Et cette année ne semble guère meilleure. Le manque de précipitations a réduit la couverture végétale, aussi bien sur le littoral qu’à l’intérieur des terres. Il reste un espoir : les zones d’altitude comme le mont Hermon — ce « palais de la rosée » chanté par Fairouz — pourraient offrir un sursaut de production. « La rosée est aussi importante que la pluie », souligne Qazmani.

Des pesticides toxiques : un danger pour les abeilles et les humains

L’importation illégale de pesticides hautement toxiques, souvent non conformes aux normes de sécurité, est une autre menace. Les agriculteurs les mélangent ou les remplacent par des produits bon marché et nocifs, avec des conséquences graves : les abeilles meurent, les cultures sont polluées, et les consommateurs en paient le prix. « Cela augmente les maladies et les dépenses de santé », avertit Saleh. Le manque de sensibilisation et la faiblesse des services d’encadrement agricole aggravent la situation. Toutefois, l’arrivée d’un nouveau ministre de l’Agriculture et un contrôle plus strict des faux producteurs de miel sont perçus comme un signe d’espoir.

Béton et incendies aggravent la crise

L’expansion urbaine et les feux de forêt grignotent chaque année les habitats des abeilles, notamment au Liban. Ces phénomènes détruisent des milliers de mètres carrés de végétation, arbres fruitiers et fleurs sauvages — autant de ressources en moins pour les abeilles, ce qui réduit le rendement du miel et augmente les coûts de production. Une baisse du nombre d’abeilles entraîne une diminution des cultures, ce qui aggrave à son tour le déclin des pollinisateurs. C’est un cercle vicieux qui menace gravement la sécurité alimentaire mondiale.
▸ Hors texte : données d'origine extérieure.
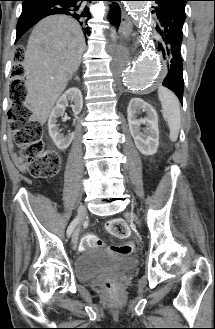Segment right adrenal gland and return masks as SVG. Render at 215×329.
I'll use <instances>...</instances> for the list:
<instances>
[{
	"label": "right adrenal gland",
	"mask_w": 215,
	"mask_h": 329,
	"mask_svg": "<svg viewBox=\"0 0 215 329\" xmlns=\"http://www.w3.org/2000/svg\"><path fill=\"white\" fill-rule=\"evenodd\" d=\"M75 80H77V81H80V79H79V77H78V76H76V77H75Z\"/></svg>",
	"instance_id": "obj_1"
}]
</instances>
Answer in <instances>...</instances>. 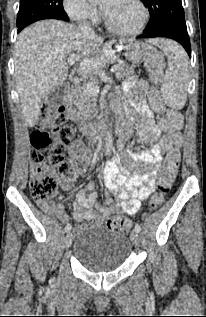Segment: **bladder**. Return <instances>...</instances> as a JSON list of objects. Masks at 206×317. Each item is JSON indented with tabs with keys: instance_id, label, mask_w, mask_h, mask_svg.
<instances>
[{
	"instance_id": "bladder-1",
	"label": "bladder",
	"mask_w": 206,
	"mask_h": 317,
	"mask_svg": "<svg viewBox=\"0 0 206 317\" xmlns=\"http://www.w3.org/2000/svg\"><path fill=\"white\" fill-rule=\"evenodd\" d=\"M131 253L129 237L100 226L84 227L73 245L74 258L85 269L96 272L120 268Z\"/></svg>"
}]
</instances>
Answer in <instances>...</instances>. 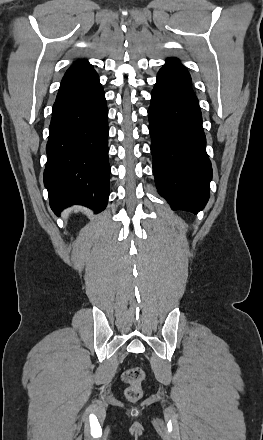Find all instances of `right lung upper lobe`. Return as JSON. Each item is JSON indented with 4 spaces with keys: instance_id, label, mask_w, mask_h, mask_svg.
Returning <instances> with one entry per match:
<instances>
[{
    "instance_id": "1",
    "label": "right lung upper lobe",
    "mask_w": 263,
    "mask_h": 440,
    "mask_svg": "<svg viewBox=\"0 0 263 440\" xmlns=\"http://www.w3.org/2000/svg\"><path fill=\"white\" fill-rule=\"evenodd\" d=\"M92 70H94L93 66L91 64H89L87 61H85V60L79 61L67 70V72L65 73V75L62 79V82L68 81L78 75H81L83 73H86V72H89Z\"/></svg>"
}]
</instances>
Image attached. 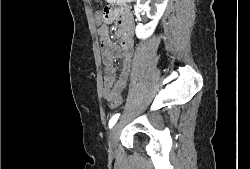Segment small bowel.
<instances>
[{
	"instance_id": "1",
	"label": "small bowel",
	"mask_w": 250,
	"mask_h": 169,
	"mask_svg": "<svg viewBox=\"0 0 250 169\" xmlns=\"http://www.w3.org/2000/svg\"><path fill=\"white\" fill-rule=\"evenodd\" d=\"M118 17L124 20V12L117 10ZM110 14H107V17ZM124 29V38L121 46H115L110 43L105 25L101 28V57L103 63L104 87L103 96L106 99L107 91H124L129 79L132 61H133V42L131 39L130 26L125 21H121ZM120 58L122 60L121 70L117 74L114 61Z\"/></svg>"
}]
</instances>
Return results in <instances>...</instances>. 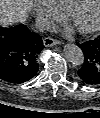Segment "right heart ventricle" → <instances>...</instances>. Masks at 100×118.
I'll use <instances>...</instances> for the list:
<instances>
[{
	"label": "right heart ventricle",
	"instance_id": "1",
	"mask_svg": "<svg viewBox=\"0 0 100 118\" xmlns=\"http://www.w3.org/2000/svg\"><path fill=\"white\" fill-rule=\"evenodd\" d=\"M56 7L63 13L67 11L79 0H52Z\"/></svg>",
	"mask_w": 100,
	"mask_h": 118
}]
</instances>
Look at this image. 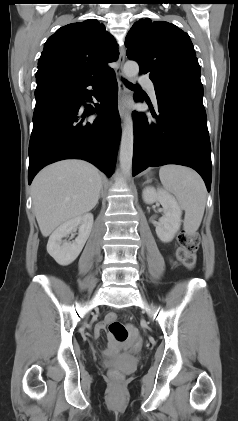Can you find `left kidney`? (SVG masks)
<instances>
[{
  "label": "left kidney",
  "instance_id": "obj_1",
  "mask_svg": "<svg viewBox=\"0 0 238 421\" xmlns=\"http://www.w3.org/2000/svg\"><path fill=\"white\" fill-rule=\"evenodd\" d=\"M142 197L146 204L158 201L162 205L164 215L156 226V234L162 242H171L181 226L182 211L177 201L162 188L155 189L151 186L144 188Z\"/></svg>",
  "mask_w": 238,
  "mask_h": 421
}]
</instances>
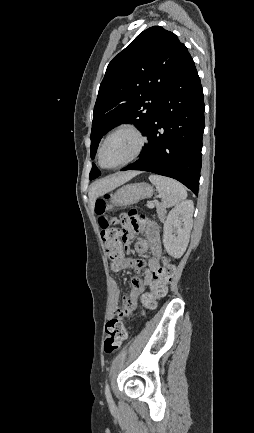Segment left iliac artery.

Car les abeilles ne se contentent pas de polliniser 70 % de nos cultures. Elles améliorent la qualité et la diversité alimentaire tout en réduisant les coûts pour les agriculteurs. Selon l’ONU, la pollinisation artificielle coûte au moins 10 % de plus que le service naturel rendu par les abeilles. Et l’homme n’égale ni leur efficacité ni leur rentabilité.

Les nouvelles technologies, un danger inattendu

Le progrès technologique, notamment dans les télécommunications, comporte aussi des risques. Les ondes électromagnétiques produites par les infrastructures numériques désorientent les abeilles, les empêchant parfois de retrouver leurs ruches. Bien que certains titres alarmants annoncent une disparition massive, un rapport de l’Organisation des Nations Unies pour l’alimentation et l’agriculture (FAO) rappelle que l’effondrement des populations d’abeilles à l’échelle mondiale n’est pas une fatalité.

Des solutions durables et accessibles

Si l’urbanisation est difficile à contenir, des solutions existent pour lutter contre l’usage excessif de pesticides, les incendies de forêt et les effets du dérèglement climatique. « L’apiculture contribue directement à plusieurs Objectifs de Développement Durable de l’ONU à l’horizon 2030 », souligne Saleh, citant l’élimination de la pauvreté (ODD 1), la faim zéro (ODD 2), la santé et le bien-être (ODD 3), l’égalité entre les sexes (ODD 5), le travail décent (ODD 8) et l’innovation (ODD 9). Elle soutient aussi indirectement les autres objectifs.

Le chemin est long, mais il est tracé : protéger les abeilles, c’est nous protéger nous-mêmes.